An emerging player on the industry side is Otsuka Pharmaceuticals, which is the largest single funder of clinical development work on medicines to treat MDR TB. It ranks third—after the Gates Foundation and the US National Institutes of Health—in spending against TB overall. "Otsuka is unique in several ways: we are ahead in advanced testing of promising compounds to attack MDR, our commercial commitment to TB is the focus of a special business unit, and we pay all the costs associated with clinical trials ourselves," Patrizia Carlevaro, a Lilly veteran who now heads, among other activities, Otsuka's global TB health awareness programs, tells Pharm Exec.
Most important, Otsuka, along with J&J's Tibotec division, is top of the list on prospects for approval of the first new treatment for TB in more than 40 years. Delamanid, a highly potent compound in the nitroimidazole class, began clinical trials in 2004 and recently has shown encouraging results in countering MDR in a large-scale Phase II (b) trial. Otsuka intends to carry these results forward to Phase III and possible approval by licensing authorities in the near future. The Tibotec entry, TMC-207, is also showing gains against MDR in a trial that Tibotec is leading.
Says Carlevaro, "The premise behind a strong PDP is that each party performs to its strengths. Industry must focus on science and clinical development, while ensuring synergies with NGOs, governments, and international organizations in developing programs linked to access and care." She adds that the goal of a PDP is analogous to a disease management scheme. "What remains to be done is the cost-efficient execution of a package of customized services that take the patient from diagnosis, to treatment, to cure."

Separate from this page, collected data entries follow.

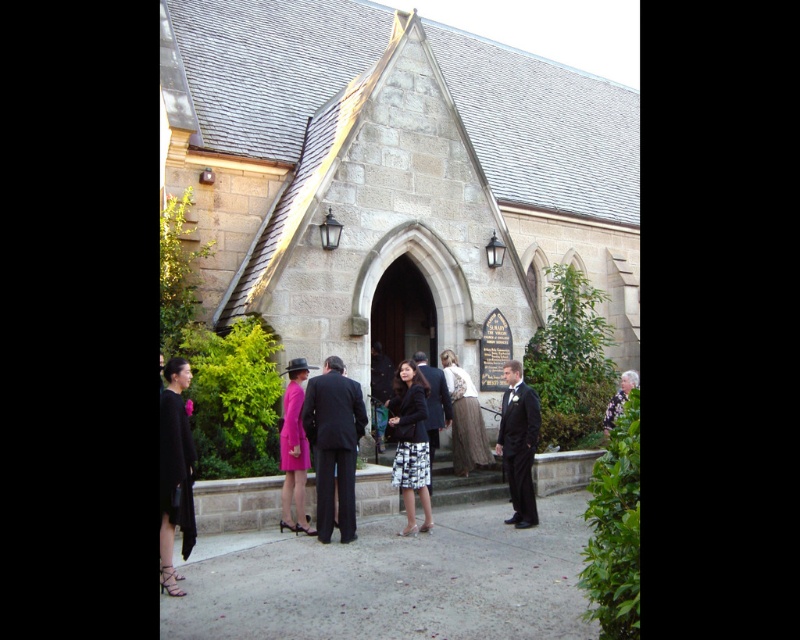 Does black suit at center appear on the left side of floral-patterned shirt at center?

Indeed, black suit at center is positioned on the left side of floral-patterned shirt at center.

Between point (428, 448) and point (612, 404), which one is positioned behind?

The point (612, 404) is behind.

Where is `black suit at center`? black suit at center is located at coordinates (434, 404).

Between black satin dress at lower left and floral-patterned shirt at center, which one has more height?

With more height is floral-patterned shirt at center.

Does black satin dress at lower left have a smaller size compared to floral-patterned shirt at center?

Indeed, black satin dress at lower left has a smaller size compared to floral-patterned shirt at center.

Is point (182, 444) closer to camera compared to point (630, 372)?

That is True.

Where is `black satin dress at lower left`? Image resolution: width=800 pixels, height=640 pixels. black satin dress at lower left is located at coordinates (174, 472).

Find the location of a particular element. black satin dress at lower left is located at coordinates (174, 472).

Is point (170, 572) positioned before point (280, 518)?

Yes, point (170, 572) is closer to viewer.

Describe the element at coordinates (174, 472) in the screenshot. I see `black satin dress at lower left` at that location.

The image size is (800, 640). I want to click on black satin dress at lower left, so click(174, 472).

Evidence that this approach is already working is the recent rollout of a new, simplified diagnostic for TB, GeneXpert, that permits a clinician to identify positives for TB in as little as two hours, compared to the prevailing standard of as long as two months. Besides the technological breakthrough, it marks a significant improvement in the struggle to secure patient compliance. If a physician can obtain a diagnosis without the patient having to make a return visit, prospects for tracking and monitoring that patient's treatment will soar. Again, the PDP approach paid dividends. While a private company did much of the heavy lifting in creating the product, it was Gates Foundation money that provided the incentive.
Looking forward, expansion of the PDP approach will depend heavily on a record of results in the form of new products developed, approved, and circulating in the market. Thus, convener groups like the TB Alliance are the crucible for success. Observers also note that through the partnering that represents the essence of the PDP model, overall development costs for new drugs will be lower, which will attract additional entrants to the field.
What is likely is a broadening of the PDP concept as society's definition of a "neglected disease" expands beyond infectious conditions of the very poor to chronic ills of the more affluent, such as diabetes and heart disease, where it is not only the efficacy of the drug that matters, but how it is delivered, and to whom. PDP lessons learned here are every bit as applicable to the rich, mature markets as they are to the developing and emerging countries. And universality bespeaks legitimacy.